Bad Cello's premieres the re-mixed and re-mastered version of “Not That I've Changed”, originally off the debut album Takes. Fronted by Utica, NY's Zeno Pittarelli, he operates on an indie folk ethic that organizes all instrumentation and lyrical writing in accordance to the heart's directives. Lyman Christensen's re-working of Takes presents a new mastering and mix that binds the instrumental passions together, stitched with the threads that mend broken hearts and exhibit the lasting care that continues long after the fling has passed away.

Pittarelli begins “Not That I've Changed” with a eulogy for the halycyon haze of youth, complete with dramatic organ accompaniment. “At 23, in my grave, would you speak my name?” An interrupted funeral fourth wall finds the song's narrator thinking outside the casket about legacy, the lasting of bonds, and whether or not thoughts still play together between and beyond the mortal coil.
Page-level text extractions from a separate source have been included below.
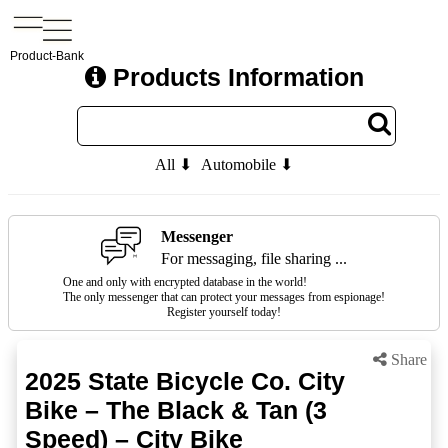
Product-Bank
Products Information
All ⬇
Automobile ⬇
Messenger
For messaging, file sharing ...
One and only with encrypted database in the world!
The only messenger that can protect your messages from espionage!
Register yourself today!
Share
2025 State Bicycle Co. City
Bike – The Black & Tan (3
Speed) – City Bike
While entertaining traditional and conventional arrangements with Christensen's benediction, the traditional verse chorus structure is foregone in the name of musical expressionism in a minute and 22 seconds time. “Timid I am, tired no more, sleep until the summer tears, bring flowers through the floor”. Borrowing a pinch of that old western Lee Hazlewood thinking and wisdom of, “We All Make the Flowers Grow”, Zeno divulges in the delights of the rest found while wading in the Hades, Styx river while acknowledging the ecological cycles and orders of life. Between enriching the soil through the imagined decomposition that is only matched by the tears of the bereaved six feet above; the worlds of the living and the dead are not only linked by heart and memory but connected meanings within the song's own creative ecology.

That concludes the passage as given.